= Record excerpts =
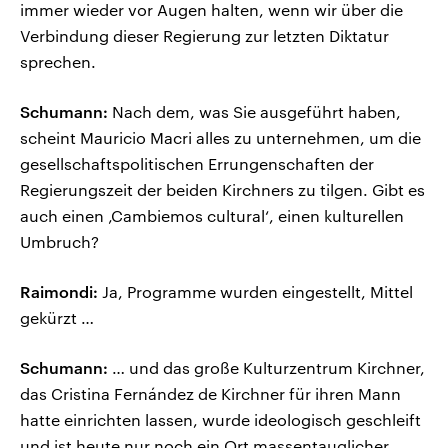
immer wieder vor Augen halten, wenn wir über die
Verbindung dieser Regierung zur letzten Diktatur
sprechen.
Schumann:
Nach dem, was Sie ausgeführt haben,
scheint Mauricio Macri alles zu unternehmen, um die
gesellschaftspolitischen Errungenschaften der
Regierungszeit der beiden Kirchners zu tilgen. Gibt es
auch einen ‚Cambiemos cultural‘, einen kulturellen
Umbruch?
Raimondi:
Ja, Programme wurden eingestellt, Mittel
gekürzt …
Schumann:
… und das große Kulturzentrum Kirchner,
das Cristina Fernández de Kirchner für ihren Mann
hatte einrichten lassen, wurde ideologisch geschleift
und ist heute nur noch ein Ort massentauglicher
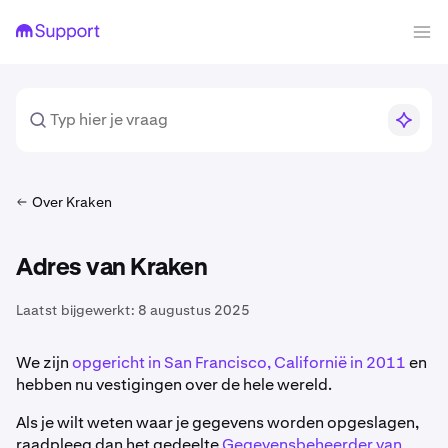
Over Kraken
Adres van Kraken
Laatst bijgewerkt:
8 augustus 2025
We zijn
opgericht in San Francisco, Californië in 2011
en
hebben nu vestigingen over de hele wereld.
Als je wilt weten waar je gegevens worden opgeslagen,
raadpleeg dan het gedeelte
Gegevensbeheerder van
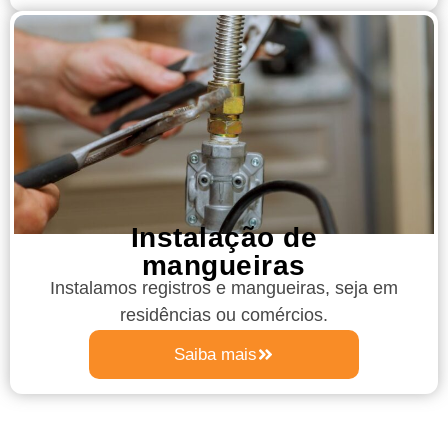
Instalação de
mangueiras
Instalamos registros e mangueiras, seja em
residências ou comércios.
Saiba mais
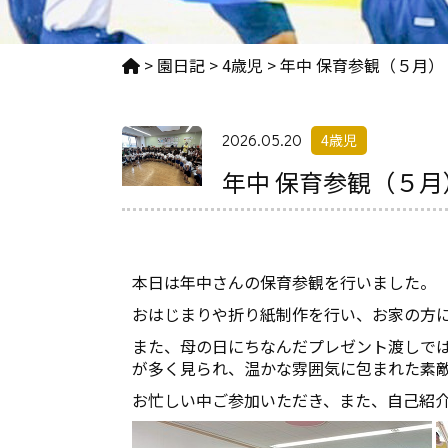
>
園日記
>
4歳児
>
年中 保育参観（５月）
2026.05.20
4歳児
年中 保育参観（５月
本日は年中さんの保育参観を行いました。
おはじまりや折り紙制作を行い、お家の方
また、母の日にちなんだプレゼント渡しで
が多く見られ、温かな雰囲気に包まれた素
お忙しい中ご参加いただき、また、自己紹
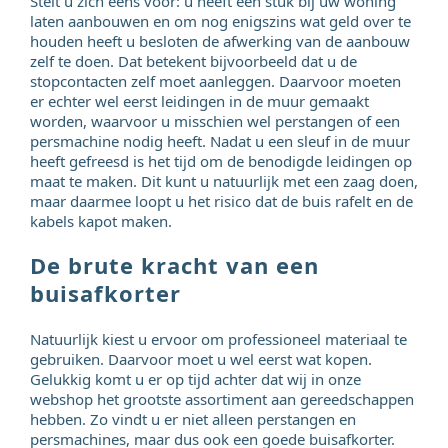
Stelt u zich eens voor: u heeft een stuk bij uw woning
laten aanbouwen en om nog enigszins wat geld over te
houden heeft u besloten de afwerking van de aanbouw
zelf te doen. Dat betekent bijvoorbeeld dat u de
stopcontacten zelf moet aanleggen. Daarvoor moeten
er echter wel eerst leidingen in de muur gemaakt
worden, waarvoor u misschien wel perstangen of een
persmachine nodig heeft. Nadat u een sleuf in de muur
heeft gefreesd is het tijd om de benodigde leidingen op
maat te maken. Dit kunt u natuurlijk met een zaag doen,
maar daarmee loopt u het risico dat de buis rafelt en de
kabels kapot maken.
De brute kracht van een
buisafkorter
Natuurlijk kiest u ervoor om professioneel materiaal te
gebruiken. Daarvoor moet u wel eerst wat kopen.
Gelukkig komt u er op tijd achter dat wij in onze
webshop het grootste assortiment aan gereedschappen
hebben. Zo vindt u er niet alleen perstangen en
persmachines, maar dus ook een goede buisafkorter.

= Problem statement =
Transcribe the records above exactly, leaving out every picture.

= Exercise solution =
immer wieder vor Augen halten, wenn wir über die
Verbindung dieser Regierung zur letzten Diktatur
sprechen.
Schumann:
Nach dem, was Sie ausgeführt haben,
scheint Mauricio Macri alles zu unternehmen, um die
gesellschaftspolitischen Errungenschaften der
Regierungszeit der beiden Kirchners zu tilgen. Gibt es
auch einen ‚Cambiemos cultural‘, einen kulturellen
Umbruch?
Raimondi:
Ja, Programme wurden eingestellt, Mittel
gekürzt …
Schumann:
… und das große Kulturzentrum Kirchner,
das Cristina Fernández de Kirchner für ihren Mann
hatte einrichten lassen, wurde ideologisch geschleift
und ist heute nur noch ein Ort massentauglicher
Over Kraken
Adres van Kraken
Laatst bijgewerkt:
8 augustus 2025
We zijn
opgericht in San Francisco, Californië in 2011
en
hebben nu vestigingen over de hele wereld.
Als je wilt weten waar je gegevens worden opgeslagen,
raadpleeg dan het gedeelte
Gegevensbeheerder van
Instalação de
mangueiras
Instalamos registros e mangueiras, seja em
residências ou comércios.
Saiba mais
>
園日記
>
4歳児
>
年中 保育参観（５月）
2026.05.20
4歳児
年中 保育参観（５月
本日は年中さんの保育参観を行いました。
おはじまりや折り紙制作を行い、お家の方
また、母の日にちなんだプレゼント渡しで
が多く見られ、温かな雰囲気に包まれた素
お忙しい中ご参加いただき、また、自己紹
Stelt u zich eens voor: u heeft een stuk bij uw woning
laten aanbouwen en om nog enigszins wat geld over te
houden heeft u besloten de afwerking van de aanbouw
zelf te doen. Dat betekent bijvoorbeeld dat u de
stopcontacten zelf moet aanleggen. Daarvoor moeten
er echter wel eerst leidingen in de muur gemaakt
worden, waarvoor u misschien wel perstangen of een
persmachine nodig heeft. Nadat u een sleuf in de muur
heeft gefreesd is het tijd om de benodigde leidingen op
maat te maken. Dit kunt u natuurlijk met een zaag doen,
maar daarmee loopt u het risico dat de buis rafelt en de
kabels kapot maken.
De brute kracht van een
buisafkorter
Natuurlijk kiest u ervoor om professioneel materiaal te
gebruiken. Daarvoor moet u wel eerst wat kopen.
Gelukkig komt u er op tijd achter dat wij in onze
webshop het grootste assortiment aan gereedschappen
hebben. Zo vindt u er niet alleen perstangen en
persmachines, maar dus ook een goede buisafkorter.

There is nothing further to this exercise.